Generating own scorer file

Hi. here im goin to create a scorer file but it failed with message:

9 unique words read from vocabulary file.
Doesn’t look like a character based model.
Error: Can’t parse scorer file, invalid header. Try updating your scorer file.

Цитата

I cound find any related links to get help. Please help me. Thank you

I could not find any steps to repro in your message. Hard to check what you did.

This is my first step

 %cd /content/kenlm/build/bin
 !./lmplz --order 5 --memory 50% --temp_prefix 15 --text /content/deepspeech/uzbek/dictionary.txt --arpa  /content/deepspeech/uzbek/dictionary.arpa  --discount_fallback --prune 0 0 1
 !./build_binary -a 255 -s -q 8 trie   /content/deepspeech/uzbek/dictionary.arpa  /content/deepspeech/uzbek/lm.binary

This is a second one. below error appears after that

%cd /content/deepspeech/       
!python ./data/lm/generate_package.py --alphabet /content/deepspeech/uzbek/alphabet.txt --lm /content/deepspeech/uzbek/lm.binary --vocab /content/deepspeech/uzbek/dictionary.txt  --default_alpha 0.75 --default_beta 1.85 --package /content/deepspeech/uzbek/uzbek.scorer

What’s the content of that file ?

@Akmal_Nodirov Also, what exact commit are you on ? What’s pip list | grep ds_ctcdecoder ?

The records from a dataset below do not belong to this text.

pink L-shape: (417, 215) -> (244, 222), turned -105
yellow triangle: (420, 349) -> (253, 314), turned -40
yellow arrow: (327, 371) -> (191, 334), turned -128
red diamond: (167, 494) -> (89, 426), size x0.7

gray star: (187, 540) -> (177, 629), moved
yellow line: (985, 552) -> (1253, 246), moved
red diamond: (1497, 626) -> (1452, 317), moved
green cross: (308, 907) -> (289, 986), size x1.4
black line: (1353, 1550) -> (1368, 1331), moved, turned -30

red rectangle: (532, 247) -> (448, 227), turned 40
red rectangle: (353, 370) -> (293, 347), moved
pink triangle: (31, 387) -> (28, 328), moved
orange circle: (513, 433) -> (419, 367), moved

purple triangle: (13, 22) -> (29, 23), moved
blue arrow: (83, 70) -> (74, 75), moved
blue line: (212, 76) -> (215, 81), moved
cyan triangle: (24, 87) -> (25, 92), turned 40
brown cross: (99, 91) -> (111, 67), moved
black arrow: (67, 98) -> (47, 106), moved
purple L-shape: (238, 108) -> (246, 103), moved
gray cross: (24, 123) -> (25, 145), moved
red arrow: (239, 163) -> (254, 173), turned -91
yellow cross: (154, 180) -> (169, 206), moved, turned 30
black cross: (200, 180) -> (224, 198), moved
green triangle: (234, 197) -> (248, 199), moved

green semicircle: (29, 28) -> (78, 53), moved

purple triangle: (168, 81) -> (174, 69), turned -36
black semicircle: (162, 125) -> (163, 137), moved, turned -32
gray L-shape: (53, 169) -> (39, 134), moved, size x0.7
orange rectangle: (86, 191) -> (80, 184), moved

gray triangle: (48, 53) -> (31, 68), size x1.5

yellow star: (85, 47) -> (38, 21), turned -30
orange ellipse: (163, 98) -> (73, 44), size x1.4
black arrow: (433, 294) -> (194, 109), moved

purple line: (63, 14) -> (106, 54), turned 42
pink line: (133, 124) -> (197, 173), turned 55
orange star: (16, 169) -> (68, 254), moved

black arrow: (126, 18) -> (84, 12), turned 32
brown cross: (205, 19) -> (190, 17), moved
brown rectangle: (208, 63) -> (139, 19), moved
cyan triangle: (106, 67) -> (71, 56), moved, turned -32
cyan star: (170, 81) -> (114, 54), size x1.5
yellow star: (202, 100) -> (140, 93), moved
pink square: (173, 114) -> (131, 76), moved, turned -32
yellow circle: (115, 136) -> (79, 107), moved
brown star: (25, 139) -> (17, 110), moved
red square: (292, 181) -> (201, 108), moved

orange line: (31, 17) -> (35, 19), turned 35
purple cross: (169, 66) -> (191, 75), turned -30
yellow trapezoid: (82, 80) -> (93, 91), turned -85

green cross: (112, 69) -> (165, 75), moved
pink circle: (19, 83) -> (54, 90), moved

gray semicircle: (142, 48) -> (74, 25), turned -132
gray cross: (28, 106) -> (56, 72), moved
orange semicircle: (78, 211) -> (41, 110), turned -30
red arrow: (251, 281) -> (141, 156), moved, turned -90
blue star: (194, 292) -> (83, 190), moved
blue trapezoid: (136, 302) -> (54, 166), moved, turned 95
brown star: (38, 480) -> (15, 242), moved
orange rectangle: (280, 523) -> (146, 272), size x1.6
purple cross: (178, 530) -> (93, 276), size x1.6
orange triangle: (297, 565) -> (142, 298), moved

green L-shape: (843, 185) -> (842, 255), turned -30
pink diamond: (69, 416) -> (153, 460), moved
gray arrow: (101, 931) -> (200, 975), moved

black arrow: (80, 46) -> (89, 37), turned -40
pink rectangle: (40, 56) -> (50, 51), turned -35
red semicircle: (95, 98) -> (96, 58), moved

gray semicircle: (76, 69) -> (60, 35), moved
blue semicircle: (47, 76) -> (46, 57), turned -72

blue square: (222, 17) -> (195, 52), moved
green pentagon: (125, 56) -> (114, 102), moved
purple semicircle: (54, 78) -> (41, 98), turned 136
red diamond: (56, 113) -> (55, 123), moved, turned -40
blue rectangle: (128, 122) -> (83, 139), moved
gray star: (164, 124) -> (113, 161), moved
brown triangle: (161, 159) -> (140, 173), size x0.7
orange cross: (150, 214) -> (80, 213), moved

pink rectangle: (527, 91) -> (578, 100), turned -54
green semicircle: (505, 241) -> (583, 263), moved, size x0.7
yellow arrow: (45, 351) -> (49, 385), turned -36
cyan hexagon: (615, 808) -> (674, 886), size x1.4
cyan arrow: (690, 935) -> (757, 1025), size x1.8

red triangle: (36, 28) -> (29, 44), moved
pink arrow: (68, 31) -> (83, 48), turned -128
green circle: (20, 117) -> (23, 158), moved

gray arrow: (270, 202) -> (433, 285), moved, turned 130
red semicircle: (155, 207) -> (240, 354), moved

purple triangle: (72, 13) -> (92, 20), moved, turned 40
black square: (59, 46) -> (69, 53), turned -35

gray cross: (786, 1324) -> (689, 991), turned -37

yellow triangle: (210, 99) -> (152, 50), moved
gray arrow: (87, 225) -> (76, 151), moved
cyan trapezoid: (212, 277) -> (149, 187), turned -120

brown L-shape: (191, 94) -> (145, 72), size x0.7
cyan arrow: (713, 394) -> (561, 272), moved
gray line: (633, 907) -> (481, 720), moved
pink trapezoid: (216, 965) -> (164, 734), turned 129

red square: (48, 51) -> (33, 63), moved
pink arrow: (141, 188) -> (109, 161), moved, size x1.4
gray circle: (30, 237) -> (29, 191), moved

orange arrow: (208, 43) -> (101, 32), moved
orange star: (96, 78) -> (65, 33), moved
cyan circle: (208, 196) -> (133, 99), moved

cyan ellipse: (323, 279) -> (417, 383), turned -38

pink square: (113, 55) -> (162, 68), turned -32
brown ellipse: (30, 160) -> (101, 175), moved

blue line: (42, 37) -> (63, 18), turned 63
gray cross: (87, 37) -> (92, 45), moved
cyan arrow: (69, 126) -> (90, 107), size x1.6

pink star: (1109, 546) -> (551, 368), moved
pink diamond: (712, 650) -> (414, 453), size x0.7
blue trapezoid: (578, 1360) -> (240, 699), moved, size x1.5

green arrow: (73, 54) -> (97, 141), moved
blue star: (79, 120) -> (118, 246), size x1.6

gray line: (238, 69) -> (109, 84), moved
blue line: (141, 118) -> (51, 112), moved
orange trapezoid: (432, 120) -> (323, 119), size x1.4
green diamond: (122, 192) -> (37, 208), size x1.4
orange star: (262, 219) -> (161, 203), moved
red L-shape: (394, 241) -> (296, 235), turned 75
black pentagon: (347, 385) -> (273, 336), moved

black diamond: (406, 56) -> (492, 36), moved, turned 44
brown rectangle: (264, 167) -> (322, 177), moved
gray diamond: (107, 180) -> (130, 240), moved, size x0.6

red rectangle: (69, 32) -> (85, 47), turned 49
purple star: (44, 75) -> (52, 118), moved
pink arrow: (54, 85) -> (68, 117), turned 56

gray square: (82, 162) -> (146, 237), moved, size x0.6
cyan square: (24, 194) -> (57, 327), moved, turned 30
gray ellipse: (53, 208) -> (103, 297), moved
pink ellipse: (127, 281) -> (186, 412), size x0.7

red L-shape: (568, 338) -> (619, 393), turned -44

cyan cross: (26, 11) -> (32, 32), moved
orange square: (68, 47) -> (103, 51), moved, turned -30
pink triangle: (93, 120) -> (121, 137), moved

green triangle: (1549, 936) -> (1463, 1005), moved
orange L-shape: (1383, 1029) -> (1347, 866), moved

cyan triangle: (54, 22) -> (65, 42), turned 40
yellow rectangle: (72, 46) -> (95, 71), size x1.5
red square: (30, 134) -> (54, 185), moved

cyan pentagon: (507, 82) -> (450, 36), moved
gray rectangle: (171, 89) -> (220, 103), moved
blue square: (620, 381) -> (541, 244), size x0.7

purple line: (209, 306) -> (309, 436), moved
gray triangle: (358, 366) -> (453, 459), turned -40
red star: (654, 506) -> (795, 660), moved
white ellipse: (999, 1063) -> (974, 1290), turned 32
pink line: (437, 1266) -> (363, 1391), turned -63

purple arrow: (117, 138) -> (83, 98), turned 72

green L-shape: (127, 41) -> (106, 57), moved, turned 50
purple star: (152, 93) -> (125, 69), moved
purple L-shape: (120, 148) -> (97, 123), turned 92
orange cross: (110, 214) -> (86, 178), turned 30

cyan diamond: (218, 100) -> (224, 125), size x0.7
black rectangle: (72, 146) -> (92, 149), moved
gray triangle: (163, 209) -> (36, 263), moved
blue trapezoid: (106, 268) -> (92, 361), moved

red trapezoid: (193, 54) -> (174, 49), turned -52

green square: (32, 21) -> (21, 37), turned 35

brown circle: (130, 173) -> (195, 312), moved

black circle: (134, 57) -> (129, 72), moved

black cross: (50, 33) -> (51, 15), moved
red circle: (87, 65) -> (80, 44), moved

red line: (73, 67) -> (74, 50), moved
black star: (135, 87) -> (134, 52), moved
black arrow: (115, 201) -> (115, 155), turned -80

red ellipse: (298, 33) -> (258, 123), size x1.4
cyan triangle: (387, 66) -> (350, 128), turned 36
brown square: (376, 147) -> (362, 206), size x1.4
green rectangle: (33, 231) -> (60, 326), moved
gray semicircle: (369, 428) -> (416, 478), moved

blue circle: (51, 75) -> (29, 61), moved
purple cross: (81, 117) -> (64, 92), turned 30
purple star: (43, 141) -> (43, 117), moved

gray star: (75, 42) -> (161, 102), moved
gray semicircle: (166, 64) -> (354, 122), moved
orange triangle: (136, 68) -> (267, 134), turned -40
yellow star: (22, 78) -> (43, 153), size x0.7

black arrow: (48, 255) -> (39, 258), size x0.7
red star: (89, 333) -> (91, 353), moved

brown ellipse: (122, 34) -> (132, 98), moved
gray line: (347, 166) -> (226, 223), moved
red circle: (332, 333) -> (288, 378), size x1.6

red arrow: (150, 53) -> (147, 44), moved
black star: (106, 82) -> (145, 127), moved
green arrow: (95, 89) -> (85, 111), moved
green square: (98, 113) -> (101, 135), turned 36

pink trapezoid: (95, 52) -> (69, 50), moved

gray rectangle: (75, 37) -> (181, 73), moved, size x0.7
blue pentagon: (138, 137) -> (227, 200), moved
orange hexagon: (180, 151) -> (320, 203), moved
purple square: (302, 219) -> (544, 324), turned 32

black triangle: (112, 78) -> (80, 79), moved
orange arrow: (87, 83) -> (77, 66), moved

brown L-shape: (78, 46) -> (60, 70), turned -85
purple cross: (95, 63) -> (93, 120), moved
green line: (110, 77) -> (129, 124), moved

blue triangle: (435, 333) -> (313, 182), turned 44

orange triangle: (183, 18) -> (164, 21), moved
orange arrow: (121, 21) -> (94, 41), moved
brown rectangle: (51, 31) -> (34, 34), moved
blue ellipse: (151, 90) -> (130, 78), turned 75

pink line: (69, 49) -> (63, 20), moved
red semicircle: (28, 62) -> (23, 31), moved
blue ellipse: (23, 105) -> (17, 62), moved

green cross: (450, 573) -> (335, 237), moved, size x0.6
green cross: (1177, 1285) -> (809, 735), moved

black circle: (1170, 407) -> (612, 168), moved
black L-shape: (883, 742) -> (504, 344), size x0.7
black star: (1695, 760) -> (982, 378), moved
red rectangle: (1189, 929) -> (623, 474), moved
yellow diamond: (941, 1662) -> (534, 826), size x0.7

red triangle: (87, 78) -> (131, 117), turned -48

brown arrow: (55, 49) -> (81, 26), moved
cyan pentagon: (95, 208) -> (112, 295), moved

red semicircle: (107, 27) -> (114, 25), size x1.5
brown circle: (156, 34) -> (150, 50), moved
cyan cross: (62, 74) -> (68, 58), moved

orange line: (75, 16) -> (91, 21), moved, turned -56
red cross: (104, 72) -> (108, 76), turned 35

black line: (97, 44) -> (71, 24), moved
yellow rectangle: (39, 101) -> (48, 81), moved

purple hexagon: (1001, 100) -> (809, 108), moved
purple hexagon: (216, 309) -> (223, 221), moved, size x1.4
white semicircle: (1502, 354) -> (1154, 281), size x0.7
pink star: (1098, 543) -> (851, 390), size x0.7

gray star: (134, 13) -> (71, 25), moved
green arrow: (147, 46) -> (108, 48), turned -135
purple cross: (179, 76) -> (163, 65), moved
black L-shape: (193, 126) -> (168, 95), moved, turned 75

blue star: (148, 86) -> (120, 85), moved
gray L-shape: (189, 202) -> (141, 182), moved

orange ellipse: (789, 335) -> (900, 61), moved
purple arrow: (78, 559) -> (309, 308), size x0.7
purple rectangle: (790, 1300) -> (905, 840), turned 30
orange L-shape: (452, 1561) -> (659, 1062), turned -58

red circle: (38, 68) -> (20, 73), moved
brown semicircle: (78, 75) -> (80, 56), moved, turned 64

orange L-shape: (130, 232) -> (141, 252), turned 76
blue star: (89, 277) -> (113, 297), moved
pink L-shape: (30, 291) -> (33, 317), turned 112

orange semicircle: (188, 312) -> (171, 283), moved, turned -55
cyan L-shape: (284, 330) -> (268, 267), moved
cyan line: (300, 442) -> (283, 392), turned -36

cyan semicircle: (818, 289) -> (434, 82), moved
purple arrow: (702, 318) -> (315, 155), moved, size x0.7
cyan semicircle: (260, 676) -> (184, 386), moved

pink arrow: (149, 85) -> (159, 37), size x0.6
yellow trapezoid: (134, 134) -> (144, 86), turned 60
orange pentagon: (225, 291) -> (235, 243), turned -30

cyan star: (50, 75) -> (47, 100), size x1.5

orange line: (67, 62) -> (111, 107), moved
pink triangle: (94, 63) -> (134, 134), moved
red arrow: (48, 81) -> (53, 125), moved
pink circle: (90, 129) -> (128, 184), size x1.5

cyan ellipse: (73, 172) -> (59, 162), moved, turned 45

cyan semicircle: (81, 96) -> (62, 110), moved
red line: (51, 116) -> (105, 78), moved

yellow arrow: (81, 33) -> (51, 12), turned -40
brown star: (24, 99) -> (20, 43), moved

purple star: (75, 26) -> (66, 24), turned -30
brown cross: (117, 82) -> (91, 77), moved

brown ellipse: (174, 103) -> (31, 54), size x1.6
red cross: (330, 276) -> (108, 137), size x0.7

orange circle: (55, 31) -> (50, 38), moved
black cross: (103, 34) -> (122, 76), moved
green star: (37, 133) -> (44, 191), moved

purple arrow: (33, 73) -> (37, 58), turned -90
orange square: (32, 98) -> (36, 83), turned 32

the content is inside the file:
asslomu aleykum do’stim bu men ismim Akmal Ozodbek Shahzod

what do you mean by exact commit ? ihave cloned last version of deepspeech. its 0.7 or upper than that. the last one

What’s your HEAD at.

I don’t see the -v we document in data/lm/generate_lm.py for that call and that generate_scorer.py --help advises you to ensure.

i think its this. Because i have cloned it approximately 9 hours ago

I have added -v:
!./build_binary -a 255 -s -q 8 -v trie /content/deepspeech/uzbek/dictionary.arpa /content/deepspeech/uzbek/lm.binary

but appears this error:
./build_binary: invalid option – ‘v’
Usage: ./build_binary [-u log10_unknown_probability] [-s] [-i] [-w mmap|after] [-p probing_multiplier]

or could you provide me a correct format of generating file, if you could all steps please. thank you

I had to, sorry :smiley:

5 Likes

Looks like you are not using proper version

@Akmal_Nodirov Try and rebuild build_binary and others from KenLM master?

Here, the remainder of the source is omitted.